35. The system of claim 34, wherein: the second material is a foam including expanded polystyrene foam.

36. A car seat system comprising:

a frame constructed to couple to a vehicle seat and to a car seat, said frame having a vertical portion that extends vertically upward substantially along a vehicle seatback, wherein said vertical portion extends at least half of the height of vehicle seatback, and a horizontal portion extending from a lower end of said vertical portion at an angle with respect to said vertical portion, wherein said horizontal portion is constructed to extend along a vehicle seat when said frame is coupled to the vehicle, the horizontal portion configured to couple to said car seat in only a forward or rear facing orientation of the car seat.
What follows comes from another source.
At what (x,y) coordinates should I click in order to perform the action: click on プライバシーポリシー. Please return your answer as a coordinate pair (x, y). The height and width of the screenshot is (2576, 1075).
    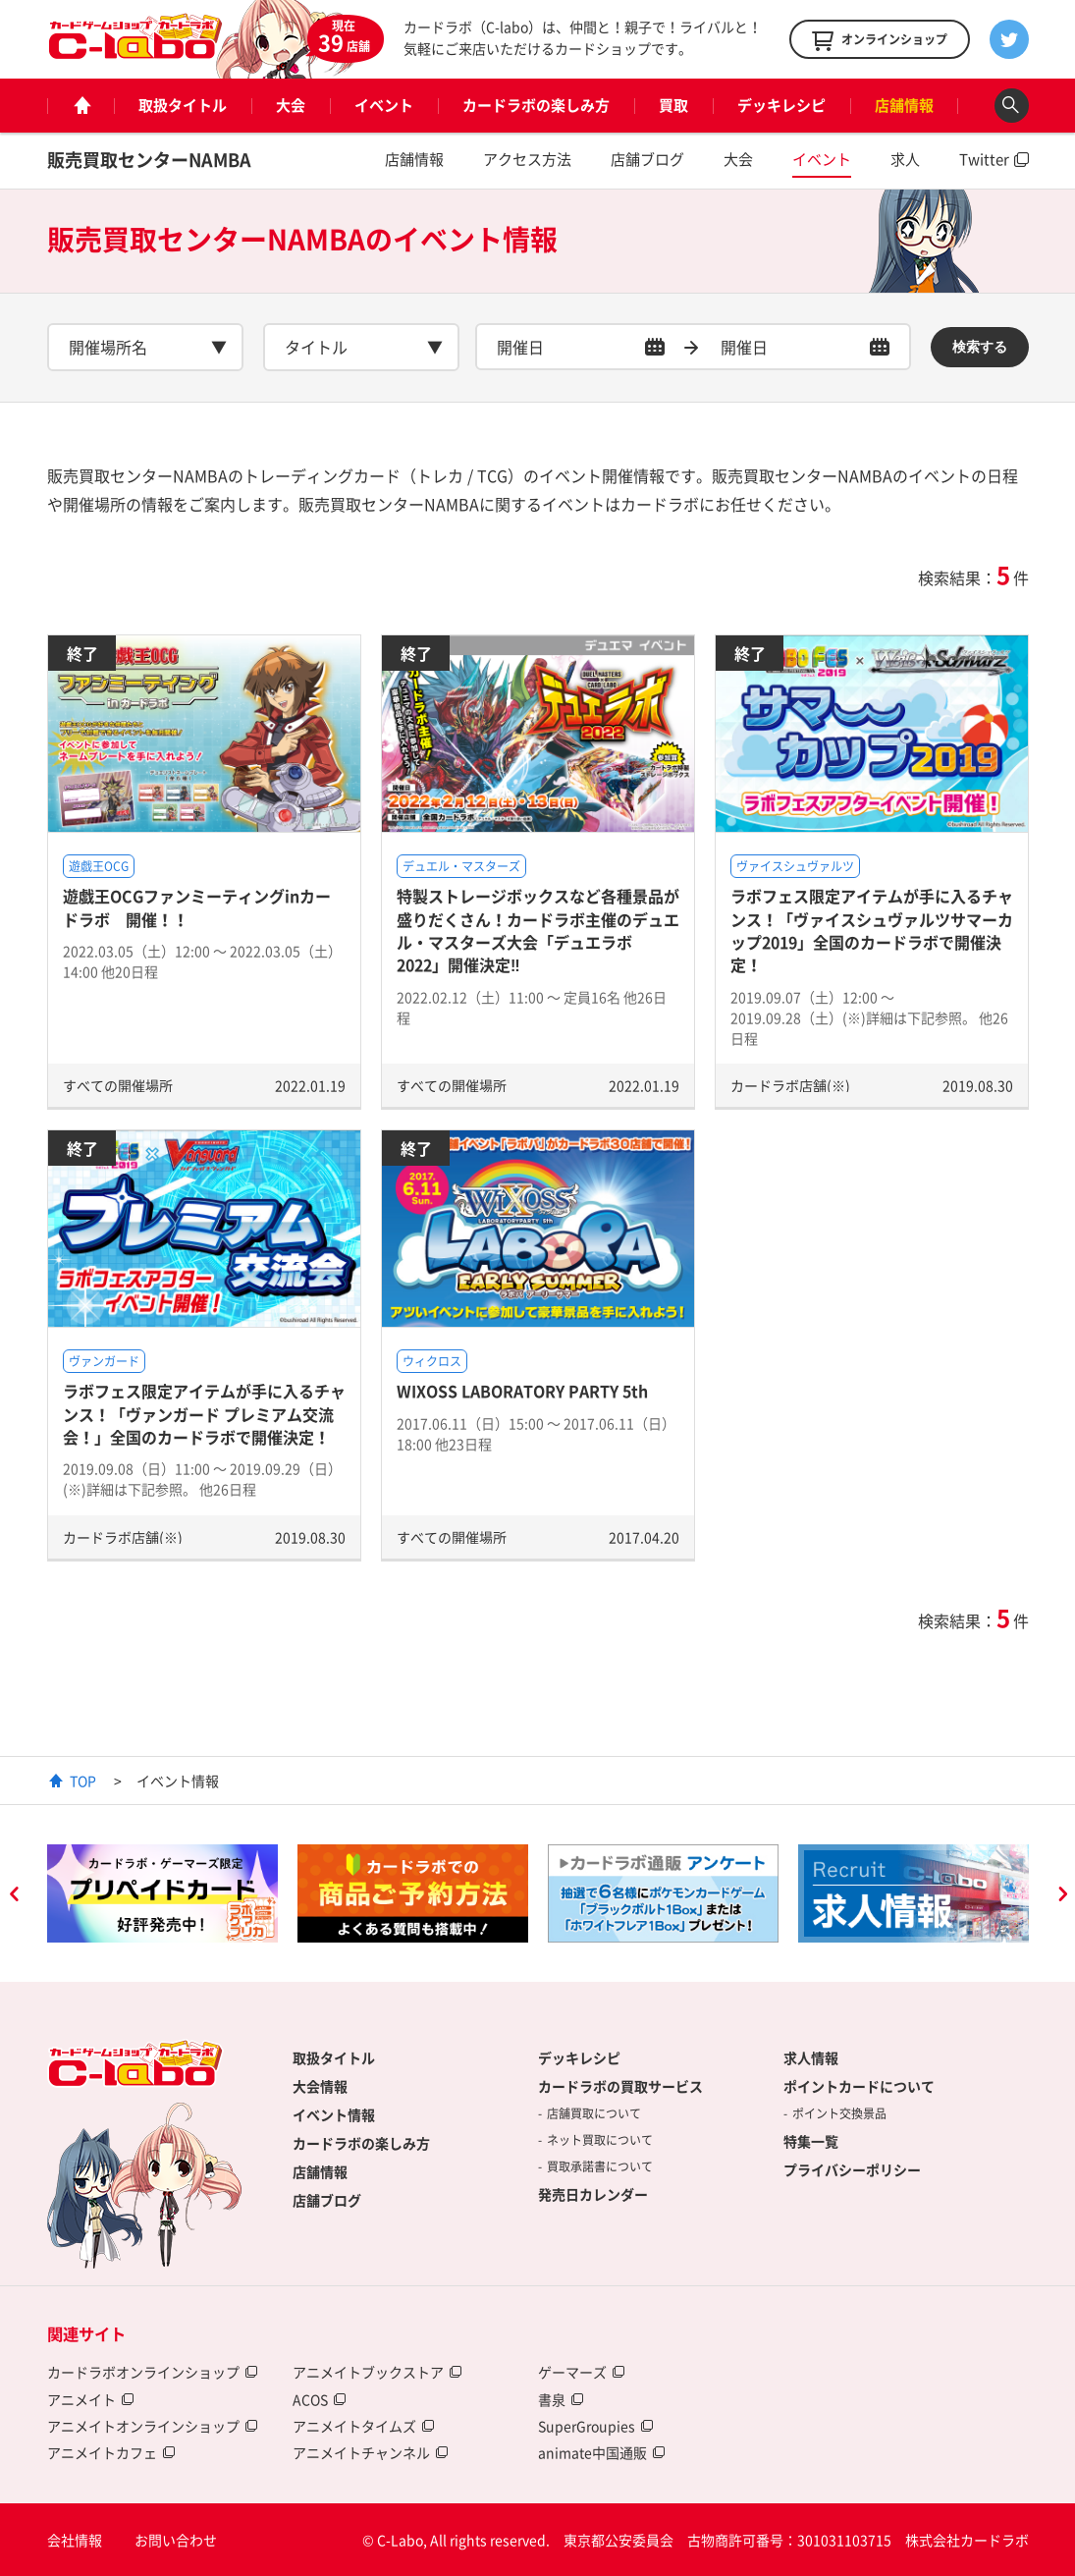
    Looking at the image, I should click on (852, 2169).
37. The system according to claim 36, wherein:

the horizontal portion of the frame includes a first connector and a keyed alignment feature that are respectively configured to selectively mate with a second connector and keyed alignment feature located on a bottom side of the car seat, wherein when the alignment features are aligned, the first connector and the second connectors are permitted to mate together to connect the car seat to the frame, and when the alignment features are not aligned, the first connector and the second connectors are not permitted to mate together preventing the connection of the car seat to the frame.

38. The system according to claim 36, wherein: the horizontal portion of the frame includes a plurality of female connection sockets that are configured to mate with a plurality of corresponding male projections extending from the car seat.

39. The system according to claim 38, wherein: at least one of the connection sockets is configured to lock with a corresponding projection.

40. The system according to claim 39, further comprising: a car seat having a bottom side from which the plurality of projections extend.

41. The system according to claim 40, wherein: the sockets have an inner tapered surface and the projections have an outer tapered surface that mates with the inner tapered surface of the sockets.